*** Given records ***
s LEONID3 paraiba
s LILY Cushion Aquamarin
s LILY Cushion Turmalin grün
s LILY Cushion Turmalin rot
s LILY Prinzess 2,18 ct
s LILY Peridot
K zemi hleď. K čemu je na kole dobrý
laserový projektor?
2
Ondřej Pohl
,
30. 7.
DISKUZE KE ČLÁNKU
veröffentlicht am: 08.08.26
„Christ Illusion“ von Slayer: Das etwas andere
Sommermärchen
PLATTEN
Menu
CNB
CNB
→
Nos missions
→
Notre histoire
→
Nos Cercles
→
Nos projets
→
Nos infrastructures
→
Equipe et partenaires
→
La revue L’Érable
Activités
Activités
*** End of Given records ***
*** Given records ***
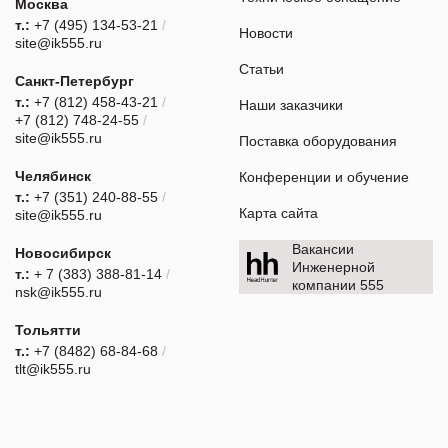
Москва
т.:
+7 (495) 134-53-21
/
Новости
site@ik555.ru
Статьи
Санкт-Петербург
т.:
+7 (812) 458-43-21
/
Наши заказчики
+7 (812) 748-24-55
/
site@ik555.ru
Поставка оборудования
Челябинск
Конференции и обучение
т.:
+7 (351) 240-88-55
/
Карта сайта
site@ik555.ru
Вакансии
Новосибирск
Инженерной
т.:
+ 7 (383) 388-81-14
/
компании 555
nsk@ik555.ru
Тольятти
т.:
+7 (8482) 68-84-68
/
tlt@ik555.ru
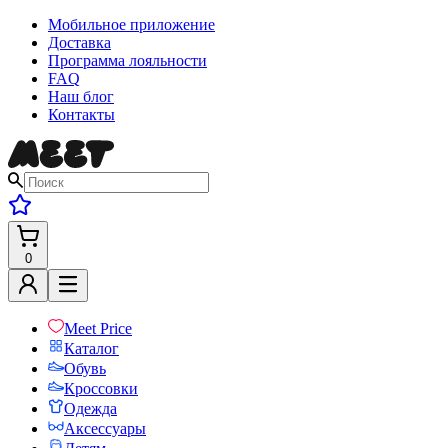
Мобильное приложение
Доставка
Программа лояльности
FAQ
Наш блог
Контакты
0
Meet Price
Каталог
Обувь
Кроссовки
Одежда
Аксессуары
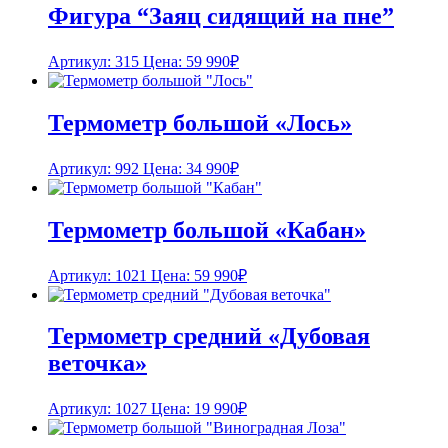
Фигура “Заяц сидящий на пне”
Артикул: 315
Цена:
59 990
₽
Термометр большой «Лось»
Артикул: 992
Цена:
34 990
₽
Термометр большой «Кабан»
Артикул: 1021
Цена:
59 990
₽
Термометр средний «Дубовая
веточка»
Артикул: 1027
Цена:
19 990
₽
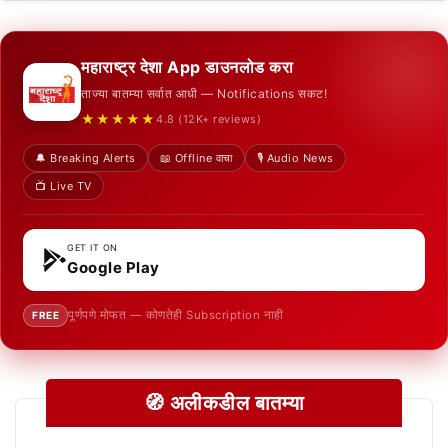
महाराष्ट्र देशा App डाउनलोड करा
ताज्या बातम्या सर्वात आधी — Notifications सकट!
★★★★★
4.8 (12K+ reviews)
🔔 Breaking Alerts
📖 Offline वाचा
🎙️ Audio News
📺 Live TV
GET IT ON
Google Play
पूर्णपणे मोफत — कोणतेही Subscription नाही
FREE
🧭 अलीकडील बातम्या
*** End of Given records ***
**Exercise goal:** Only one number is wanted: how many lines of the listing above hold the word "большой".

**Response to this exercise:** 2